Am Mittwoch, den 13. Juni 2018 besuchte Bezirksapostel Michael Ehrich die Gemeinde Karlsruhe-Süd. In diesem Gottesdienst wurden drei Amtsträger aus der Gemeinde Karlsruhe-Süd in den Ruhestand verabschiedet: Priester Klaus Dörr, Priester Hans-Jürgen Rayher und Diakon Hans-Joachim Kutschat.

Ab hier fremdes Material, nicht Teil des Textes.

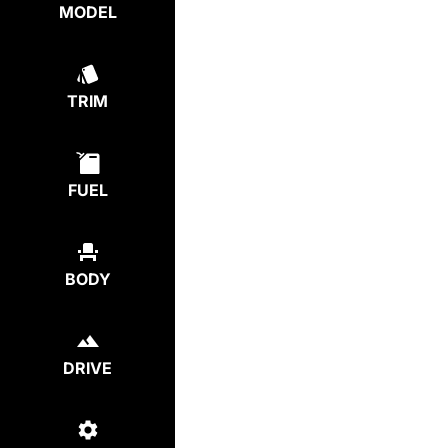
MODEL
TRIM
FUEL
BODY
DRIVE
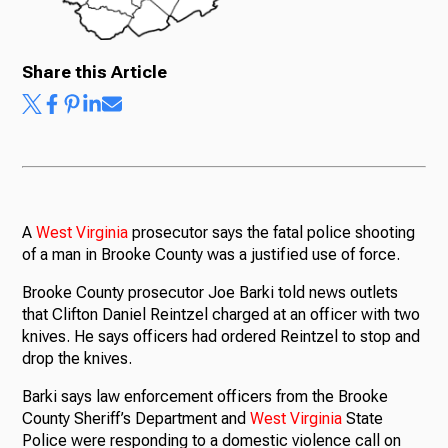
Share this Article
A
West
Virginia
prosecutor says the fatal police shooting
of a man in Brooke County was a justified use of force.
Brooke County prosecutor Joe Barki told news outlets
that Clifton Daniel Reintzel charged at an officer with two
knives. He says officers had ordered Reintzel to stop and
drop the knives.
Barki says law enforcement officers from the Brooke
County Sheriff’s Department and
West
Virginia
State
Police were responding to a domestic violence call on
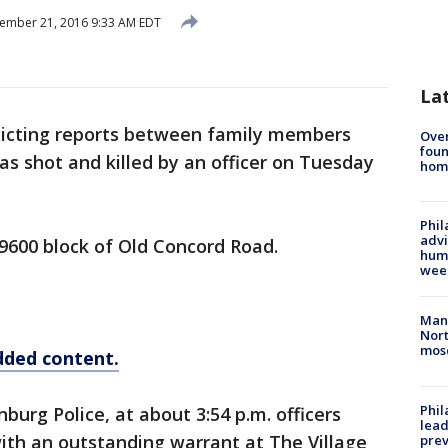
ember 21, 2016 9:33 AM EDT
La
licting reports between family members
Ove
foun
as shot and killed by an officer on Tuesday
hom
Phil
advi
9600 block of Old Concord Road.
humi
wee
Man 
Nort
mos
dded content.
Phi
urg Police, at about 3:54 p.m. officers
lead
ith an outstanding warrant at The Village
prev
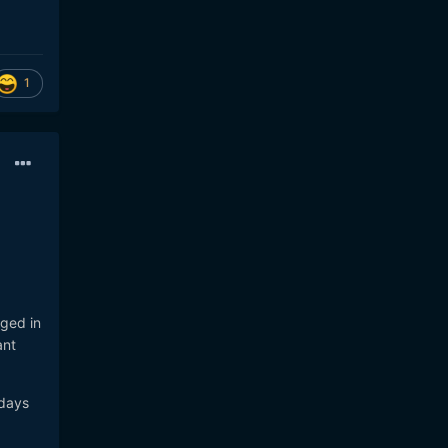
1
nged in
ant
 days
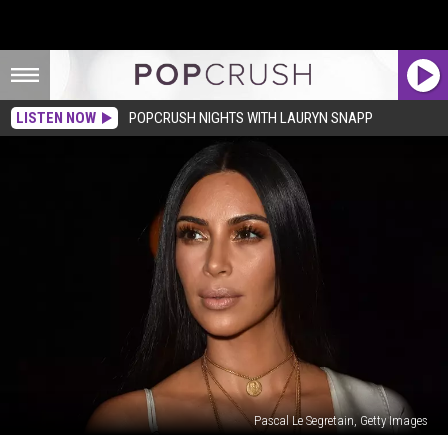
LISTEN NOW
POPCRUSH NIGHTS WITH LAURYN SNAPP
Pascal Le Segretain, Getty Images
Kim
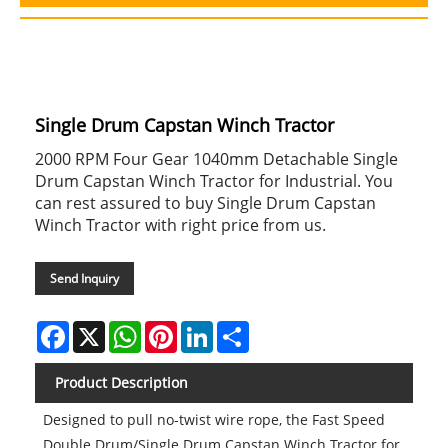
Single Drum Capstan Winch Tractor
2000 RPM Four Gear 1040mm Detachable Single
Drum Capstan Winch Tractor for Industrial. You
can rest assured to buy Single Drum Capstan
Winch Tractor with right price from us.
Send Inquiry
Facebook
X
WhatsApp
Pinterest
LinkedIn
Share
Product Description
Designed to pull no-twist wire rope, the Fast Speed
Double Drum/Single Drum Capstan Winch Tractor for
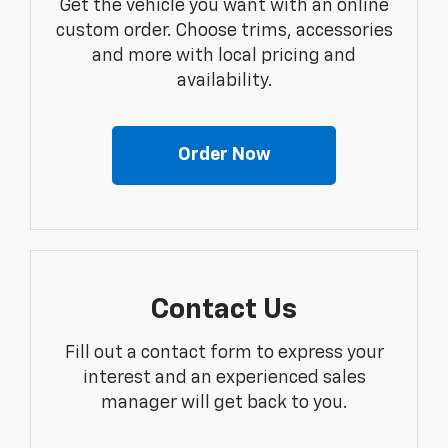
Get the vehicle you want with an online
custom order. Choose trims, accessories
and more with local pricing and
availability.
Order Now
Contact Us
Fill out a contact form to express your
interest and an experienced sales
manager will get back to you.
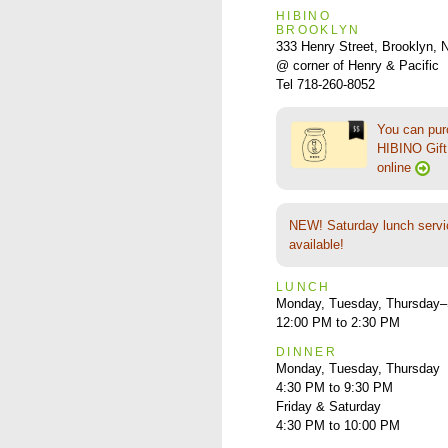
HIBINO
BROOKLYN
333 Henry Street, Brooklyn,
@ corner of Henry & Pacific
Tel 718-260-8052
You can pu
HIBINO Gift 
online
NEW! Saturday lunch servi
available!
LUNCH
Monday, Tuesday, Thursday–
12:00 PM to 2:30 PM
DINNER
Monday, Tuesday, Thursday
4:30 PM to 9:30 PM
Friday & Saturday
4:30 PM to 10:00 PM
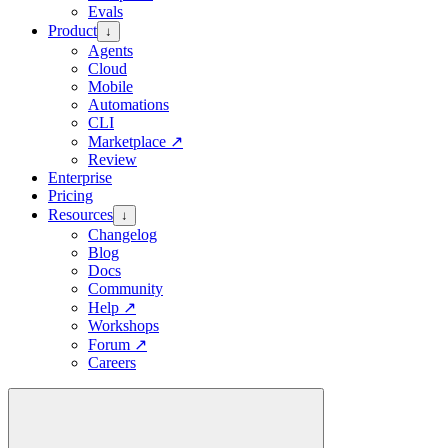
Evals
Product
↓
Agents
Cloud
Mobile
Automations
CLI
Marketplace
↗
Review
Enterprise
Pricing
Resources
↓
Changelog
Blog
Docs
Community
Help
↗
Workshops
Forum
↗
Careers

"Den Grund meines Besuches kennt ihr ja, ich will drei junge Männer, die ich noch von der Jugend kenne, in den Ruhestand verabschieden", so der Bezirksapostel zu Beginn des Gottesdienstes. Am Ende rief er die drei Amtsträger an den Altar und stellte einen interessanten Vergleich an: "Ihr habt jetzt, wenn ich das so zusammenzähle, insgesamt 120 Jahre dem Herrn gedient. Was würde man in einem Unternehmen veranstalten, wenn drei solche Stützen in der Firma, die gute Arbeit geleistet haben, verlässliche Mitarbeiter, die zusammen 120 Dienstjahre aufweisen könnten, welch ein großes Buhei würde man darum machen. Ganz anders im Werk Gottes, da gilt der Grundsatz: 'Was ihr tut, das tut ihr für den Herrn'. Ihr wart in der Treue tätig, als Dirigent, als Jugendleiter und in der Kinderbetreuung, jeder nach seinen Gaben, ihr habt Gott über viele Jahre treu gedient, das setzt Maßstäbe, darüber ist bei Gott ein 'Gedenkbuch' geschrieben". Etwas wehmütig setzte er hinzu: "Ich kann mir eine schönere Aufgabe denken, als solche jungen Brüder in den Ruhestand zu versetzen". Er brachte auch die Dankbarkeit für die geleistete Arbeit zum Ausdruck, seinen eigenen Dank, den Dank der Gemeinde und der Amtsträger, aber auch den Dank an die Frauen, die diese Arbeit allezeit unterstützt hätten.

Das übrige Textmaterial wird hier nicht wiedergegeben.